The Ark of the Covenant, which held the stone tablets of the Ten Commandments as well an urn of manna and the rod of Aaron, was housed in the Tent of Meeting and then in the Holy of Holies in the Temple. It was from the mercy seat that covered the Ark of the Covenant that God spoke to Israel through Moses: “And you shall put the mercy seat on the top of the ark; and in the ark you shall put the testimony that I shall give you. There I will meet with you, and from above the mercy seat, from between the two cherubim that are upon the ark of the testimony, I will speak with you of all that I will give you in commandment for the people of Israel (Exodus 25:21-22).
In the Book of Sirach, Wisdom is portrayed as seeking a place to dwell among the nations, until God commands her to dwell with Israel: “Then the Creator of all things gave me a commandment, and the one who created me assigned a place for my tent. And he said, ‘Make your dwelling in Jacob, and in Israel receive your inheritance’” (Sirach 24:8).

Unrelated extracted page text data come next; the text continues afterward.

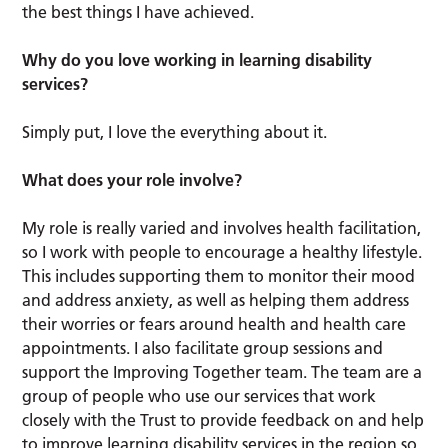
the best things I have achieved.
Why do you love working in learning disability
services?
Simply put, I love the everything about it.
What does your role involve?
My role is really varied and involves health facilitation,
so I work with people to encourage a healthy lifestyle.
This includes supporting them to monitor their mood
and address anxiety, as well as helping them address
their worries or fears around health and health care
appointments. I also facilitate group sessions and
support the Improving Together team. The team are a
group of people who use our services that work
closely with the Trust to provide feedback on and help
to improve learning disability services in the region so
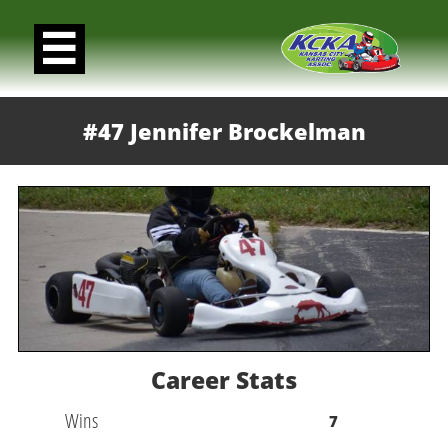

#47 Jennifer Brockelman
Career Stats
Wins
7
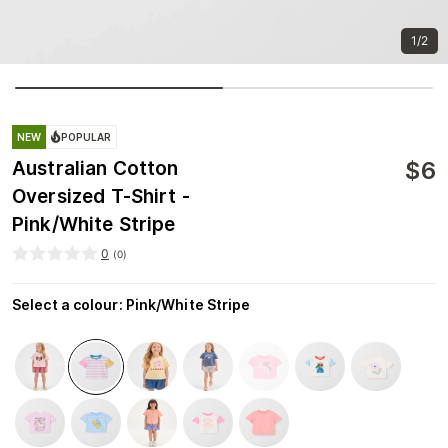
1/2
NEW
POPULAR
$
6
Australian Cotton
Oversized T-Shirt -
Pink/White Stripe
0
(
0
)
Select a colour
:
Pink/White Stripe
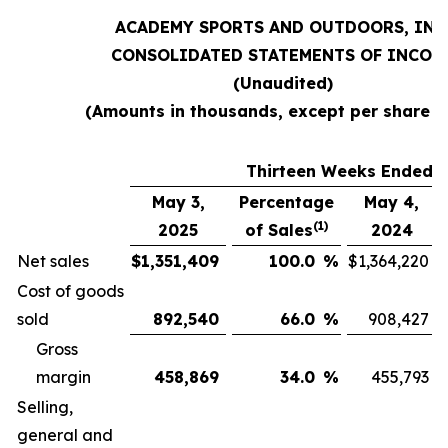
ACADEMY SPORTS AND OUTDOORS, INC
CONSOLIDATED STATEMENTS OF INCOM
(Unaudited)
(Amounts in thousands, except per share d
Thirteen Weeks Ended
May 3,
Percentage
May 4,
(1)
2025
of Sales
2024
Net sales
$
1,351,409
100.0
%
$
1,364,220
Cost of goods
sold
892,540
66.0
%
908,427
Gross
margin
458,869
34.0
%
455,793
Selling,
general and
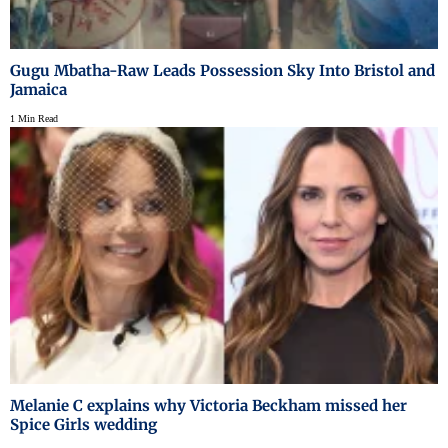
Gugu Mbatha-Raw Leads Possession Sky Into Bristol and
Jamaica
1 Min Read
Melanie C explains why Victoria Beckham missed her
Spice Girls wedding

Now, consider the words of the preface to the Gospel According to John: “And the Word was made flesh and dwelt among us, full of grace and truth; we have beheld his glory, glory as of the only Son from the Father” (John 1:14). Biblical commentaries tell us that the literal meaning of “dwelt among us” in this verse is “pitched his tent or tabernacle.” Jesus in the flesh is God dwelling among us. He is the shekhinah of God, the glory of God in our midst. Joseph Ratzinger, in Jesus of Nazareth: The Infancy Narrative, wrote, “The man Jesus is the dwelling-place of the Word, the eternal divine Word, in this world. Jesus’ ‘flesh,’ his human existence, is the ‘dwelling’ or ‘tent’ of the Word: the reference to the sacred tent of Israel in the wilderness is unmistakable. Jesus is, so to speak, the tent of meeting—he is the reality for which the tent and the later Temple could only serve as signs.”
We are tempted to think of Christmas as a fantastical holiday for children or, in secular terms, a time for peace and harmony among people. The Scriptures tell us that it is so much more than that. Advent is when we prepare for and Christmas is when we celebrate God’s shekhinah, His coming to dwell among us as one of us. The Gospel According to Matthew announces that the prophecy of Isaiah has been fulfilled, that “‘the virgin shall conceive and bear a son, and his name shall be called Emmanuel’ (which means, God with us)” (Matthew 1:23).
God with us! No longer only a transcendent Being, the God of the philosophers, who made and sustains us. No longer only the One who guided us through history, out of human bondage and into an earthly kingdom. Now He is God with us, one of us, having made His dwelling among us and been born among us.
Before He ascended into heaven after the Resurrection, Jesus left us with His shekhinah, his glorious presence among us in the Real Presence of the Eucharist. In each tabernacle in every parish there is reserved the glory of Jesus’ presence. This Advent and Christmas, make a point of celebrating and basking in the glory of His Real Presence among us in daily Mass or visits to the Blessed Sacrament. What a privilege and grace to sit and rejoice in the presence of the Lord who dwells among us!
Be Christ for all. Bring Christ to all. See Christ in all.
Bob Hunt is a husband, father, and parishioner at All Saints Church in Knoxville and is a candidate for the permanent diaconate.